LISTED RECORDS
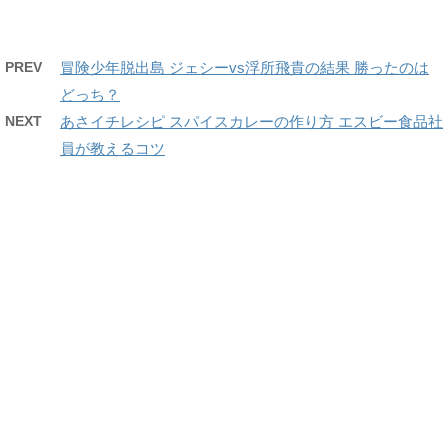
PREV
冒険少年脱出島 ジェシーvs浮所飛貴の結果 勝ったのは
どっち？
NEXT
あさイチレシピ スパイスカレーの作り方 エスビー食品社
員が教えるコツ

EXERCISE DETAILS
From the first line to the last, retype the data exactly, but omit every image.

WRITTEN ANSWER
PREV
冒険少年脱出島 ジェシーvs浮所飛貴の結果 勝ったのは
どっち？
NEXT
あさイチレシピ スパイスカレーの作り方 エスビー食品社
員が教えるコツ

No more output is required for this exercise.